Could you please repeat the entries below word for word, with the images left out?

- **AVAILABLE DATA**:
···
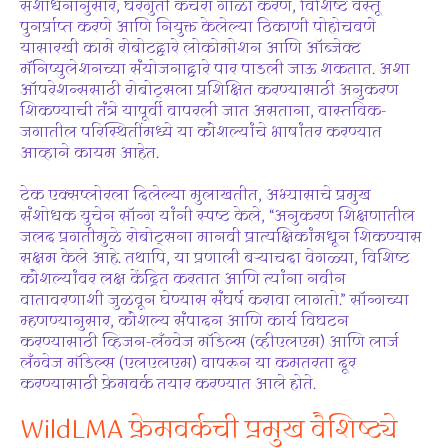
संशोधनानुसार, घरगुती कचरा गोळा करणे, विशिष्ट वस्तू
पुनर्प्राप्त करणे आणि नियुक्त केलेल्या ठिकाणी पोहोचवणे
यासारखी कामे रोबोटद्वारे लोकोमोशन आणि ऑब्जेक्ट
मॅनिप्युलेशनच्या संयोजनाद्वारे पार पाडली जाऊ शकतात. अशा
ऑपरेशन्ससाठी रोबोट्सला प्रशिक्षित करण्यासाठी अनुकरण
शिकण्याची तंत्रे यापूर्वी वापरली जात असताना, वास्तविक-
जगातील परिस्थितींमध्ये या कौशल्यांचे भाषांतर करण्यात
आव्हाने कायम आहेत.
टेक एक्सप्लोरला दिलेल्या मुलाखतीत, अभ्यासाचे प्रमुख
संशोधक युचेन सॉन्ग यांनी स्पष्ट केले, “अनुकरण शिक्षणातील
जलद प्रगतीमुळे रोबोट्सना मानवी प्रात्यक्षिकांमधून शिकण्यास
सक्षम केले आहे. तथापि, या प्रणाली बऱ्याचदा वेगळ्या, विशिष्ट
कौशल्यांवर लक्ष केंद्रित करतात आणि त्यांना नवीन
वातावरणाशी जुळवून घेण्यास संघर्ष करावा लागतो.” सॉन्गच्या
म्हणण्यानुसार, कौशल्य संपादन आणि कार्य विघटन
करण्यासाठी व्हिजन-लँग्वेज मॉडेल्स (व्हीएलएम) आणि लार्ज
लँग्वेज मॉडेल्स (एलएलएम) वापरून या कमतरता दूर
करण्यासाठी फ्रेमवर्क तयार करण्यात आले होते.
WildLMA फ्रेमवर्कची प्रमुख वैशिष्ट्ये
···
- **EXERCISE ANSWER**:
संशोधनानुसार, घरगुती कचरा गोळा करणे, विशिष्ट वस्तू
पुनर्प्राप्त करणे आणि नियुक्त केलेल्या ठिकाणी पोहोचवणे
यासारखी कामे रोबोटद्वारे लोकोमोशन आणि ऑब्जेक्ट
मॅनिप्युलेशनच्या संयोजनाद्वारे पार पाडली जाऊ शकतात. अशा
ऑपरेशन्ससाठी रोबोट्सला प्रशिक्षित करण्यासाठी अनुकरण
शिकण्याची तंत्रे यापूर्वी वापरली जात असताना, वास्तविक-
जगातील परिस्थितींमध्ये या कौशल्यांचे भाषांतर करण्यात
आव्हाने कायम आहेत.
टेक एक्सप्लोरला दिलेल्या मुलाखतीत, अभ्यासाचे प्रमुख
संशोधक युचेन सॉन्ग यांनी स्पष्ट केले, “अनुकरण शिक्षणातील
जलद प्रगतीमुळे रोबोट्सना मानवी प्रात्यक्षिकांमधून शिकण्यास
सक्षम केले आहे. तथापि, या प्रणाली बऱ्याचदा वेगळ्या, विशिष्ट
कौशल्यांवर लक्ष केंद्रित करतात आणि त्यांना नवीन
वातावरणाशी जुळवून घेण्यास संघर्ष करावा लागतो.” सॉन्गच्या
म्हणण्यानुसार, कौशल्य संपादन आणि कार्य विघटन
करण्यासाठी व्हिजन-लँग्वेज मॉडेल्स (व्हीएलएम) आणि लार्ज
लँग्वेज मॉडेल्स (एलएलएम) वापरून या कमतरता दूर
करण्यासाठी फ्रेमवर्क तयार करण्यात आले होते.
WildLMA फ्रेमवर्कची प्रमुख वैशिष्ट्ये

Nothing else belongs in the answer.